Answer
The two curves collide and intersect at $\left( {12,4,2} \right)$.
The two curves intersect at another point, which is $\left( {4,0,6} \right)$.
Work Step by Step
1. Check if ${{\bf{r}}_1}\left( t \right)$ and ${{\bf{r}}_2}\left( t \right)$ collide.
Suppose there is some ${t_0}$ such that ${{\bf{r}}_1}\left( {{t_0}} \right) = {{\bf{r}}_2}\left( {{t_0}} \right)$. So,
${{\bf{r}}_1}\left( {{t_0}} \right) = \left( {{t_0}^2 + 3,{t_0} + 1,6{t_0}^{ - 1}} \right)$
${{\bf{r}}_2}\left( {{t_0}} \right) = \left( {4{t_0},2{t_0} - 2,{t_0}^2 - 7} \right)$
$\left( {{t_0}^2 + 3,{t_0} + 1,6{t_0}^{ - 1}} \right) = \left( {4{t_0},2{t_0} - 2,{t_0}^2 - 7} \right)$
We obtain
$x = {t_0}^2 + 3$, ${\ \ }$ $y = {t_0} + 1 = 2{t_0} - 2$,
$z = 6{t_0}^{ - 1} = {t_0}^2 - 7$
From the second equation we obtain ${t_0} = 3$, So, $y=4$. Substituting in the first equation gives $x=12$. Substituting in the third equation gives $z=2$. Since ${{\bf{r}}_1}\left( 3 \right) = {{\bf{r}}_2}\left( 3 \right)$, therefore, by definition ${{\bf{r}}_1}\left( t \right)$ and ${{\bf{r}}_2}\left( t \right)$ collide at ${t_0} = 3$. From Exercise 32, we know that if ${{\bf{r}}_1}\left( t \right)$ and ${{\bf{r}}_2}\left( t \right)$ collide, then they intersect. Thus, the point of intersection is ${{\bf{r}}_1}\left( 3 \right) = {{\bf{r}}_2}\left( 3 \right) = \left( {12,4,2} \right)$.
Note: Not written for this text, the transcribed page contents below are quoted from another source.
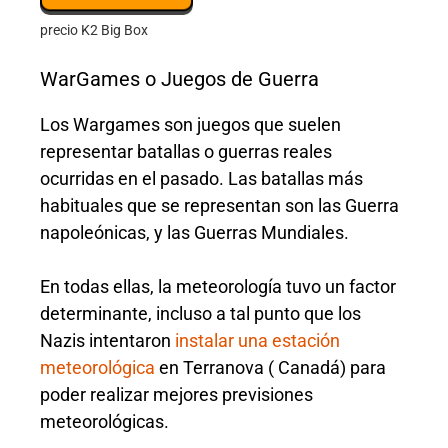
precio K2 Big Box
WarGames o Juegos de Guerra
Los Wargames son juegos que suelen
representar batallas o guerras reales
ocurridas en el pasado. Las batallas más
habituales que se representan son las Guerra
napoleónicas, y las Guerras Mundiales.
En todas ellas, la meteorología tuvo un factor
determinante, incluso a tal punto que los
Nazis intentaron
instalar una estación
meteorológica
en Terranova ( Canadá) para
poder realizar mejores previsiones
meteorológicas.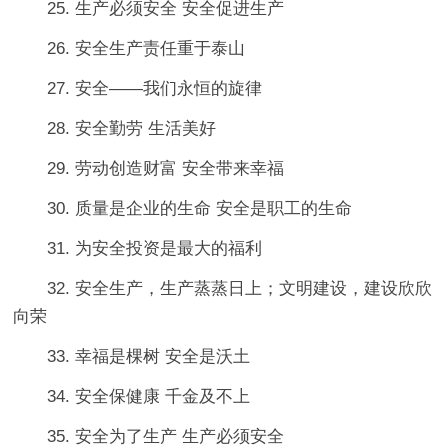
25. 生产必须安全 安全促进生产
26. 安全生产责任重于泰山
27. 安全——我们永恒的旋律
28. 安全勤劳 生活美好
29. 劳动创造财富 安全带来幸福
30. 质量是企业的生命 安全是职工的生命
31. 为安全投资是最大的福利
32. 安全生产，生产蒸蒸日上；文明建设，建设欣欣
向荣
33. 幸福是棵树 安全是沃土
34. 安全保健康 千金及不上
35. 安全为了生产 生产必须安全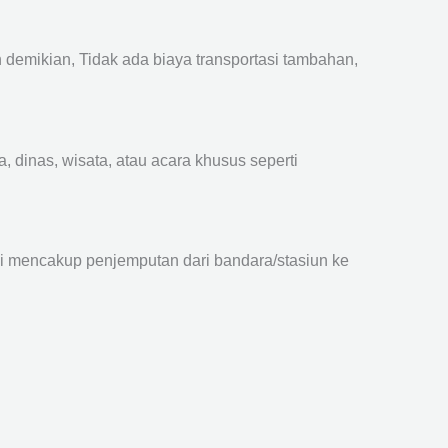
emikian, Tidak ada biaya transportasi tambahan,
 dinas, wisata, atau acara khusus seperti
ni mencakup penjemputan dari bandara/stasiun ke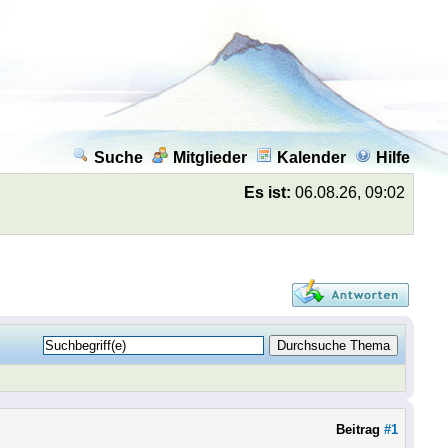
Suche
Mitglieder
Kalender
Hilfe
Es ist:
06.08.26, 09:02
Beitrag
#1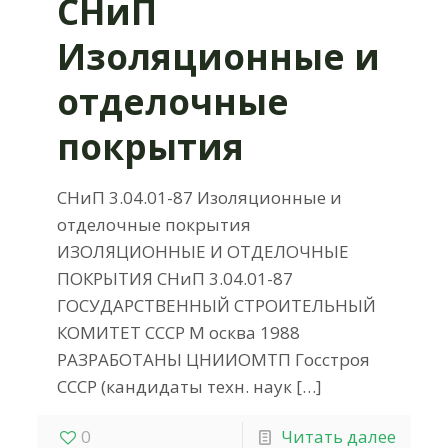
СНиП
Изоляционные и
отделочные
покрытия
СНиП 3.04.01-87 Изоляционные и
отделочные покрытия
ИЗОЛЯЦИОННЫЕ И ОТДЕЛОЧНЫЕ
ПОКРЫТИЯ СНиП 3.04.01-87
ГОСУДАРСТВЕННЫЙ СТРОИТЕЛЬНЫЙ
КОМИТЕТ СССР М осква 1988
РАЗРАБОТАНЫ ЦНИИОМТП Госстроя
СССР (кандидаты техн. наук
[…]
0
Читать далее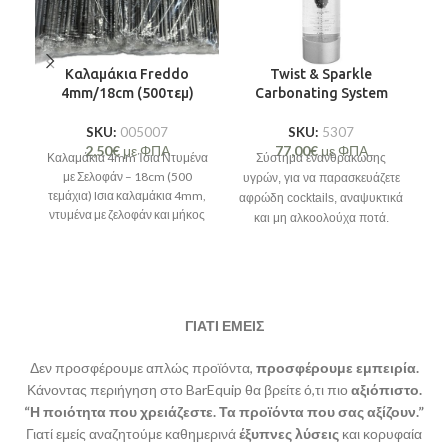
Καλαμάκια Freddo
Twist & Sparkle
S
4mm/18cm (500τεμ)
Carbonating System
SKU:
005007
SKU:
5307
1
2,50
€
με ΦΠΑ
77,00
€
με ΦΠΑ
Καλαμάκια 4mm Ίσια Ντυμένα
Σύστημα ενανθράκωσης
με Σελοφάν – 18cm (500
υγρών, για να παρασκευάζετε
τεμάχια) Iσια καλαμάκια 4mm,
αφρώδη cocktails, αναψυκτικά
ντυμένα με ζελοφάν και μήκος
και μη αλκοολούχα ποτά.
18cm, σε μαύρο χρώμα,
ΓΙΑΤΙ ΕΜΕΙΣ
Δεν προσφέρουμε απλώς προϊόντα,
προσφέρουμε εμπειρία.
Κάνοντας περιήγηση στο BarEquip θα βρείτε ό,τι πιο
αξιόπιστο.
“Η ποιότητα που χρειάζεστε. Τα προϊόντα που σας αξίζουν.”
Γιατί εμείς αναζητούμε καθημερινά
έξυπνες λύσεις
και κορυφαία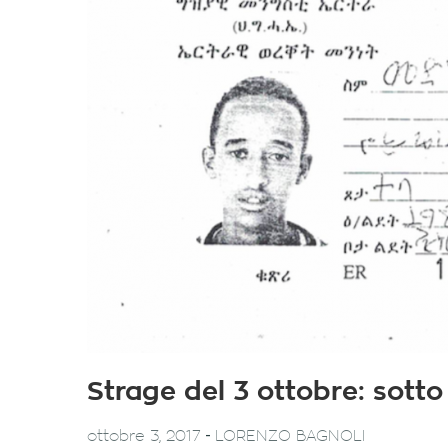
Strage del 3 ottobre: sott
-
ottobre 3, 2017
LORENZO BAGNOLI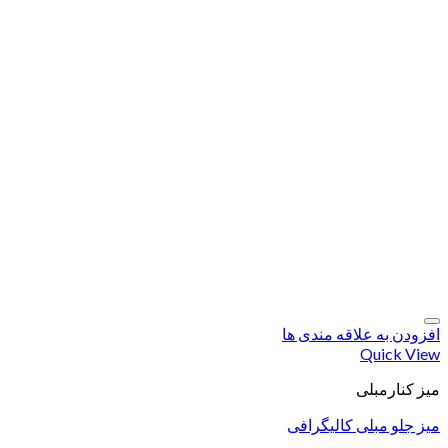
افزودن به علاقه مندی ها
Quick View
میز کنارمبلی
میز جلو مبلی کالیگرافی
2. Check if ${{\bf{r}}_1}\left( t \right)$ and ${{\bf{r}}_2}\left( t \right)$ intersect.
We still need to check if they intersect at some other point. Two curves intersect if there exist parameter values $t$ and $s$ such that ${{\bf{r}}_1}\left( t \right) = {{\bf{r}}_2}\left( s \right)$. So,
${{\bf{r}}_1}\left( t \right) = \left( {{t^2} + 3,t + 1,6{t^{ - 1}}} \right)$
${{\bf{r}}_2}\left( s \right) = \left( {4s,2s - 2,{s^2} - 7} \right)$
We obtain
$x = {t^2} + 3 = 4s$, ${\ \ }$ $y = t + 1 = 2s - 2$,
$z = 6{t^{ - 1}} = {s^2} - 7$
From the second equation we obtain $t=2s-3$. Substituting it in the first equation gives
${\left( {2s - 3} \right)^2} + 3 = 4s$
$4{s^2} - 12s + 9 + 3 = 4s$
$4{s^2} - 16s + 12 = 0$
${s^2} - 4s + 3 = 0$
$\left( {s - 1} \right)\left( {s - 3} \right) = 0$
The solutions are ${s_1} = 1$ and ${s_2} = 3$. The corresponding $t$ values are ${t_1} = - 1$ and ${t_2} = 3$.
Substituting these values in the first, the second and the third equation give
$\begin{array}{*{20}{c}}
{Parameters}&x&y&z\\
{{s_1} = 1,{t_1} = - 1}&4&0&6\\
{{s_2} = 3,{t_2} = 3}&{12}&4&2
\end{array}$
So, there are two points of intersection $\left( {4,0,6} \right)$ and $\left( {12,4,2} \right)$. In part (a) we have already obtained the point $\left( {12,4,2} \right)$, which is also the point of collision.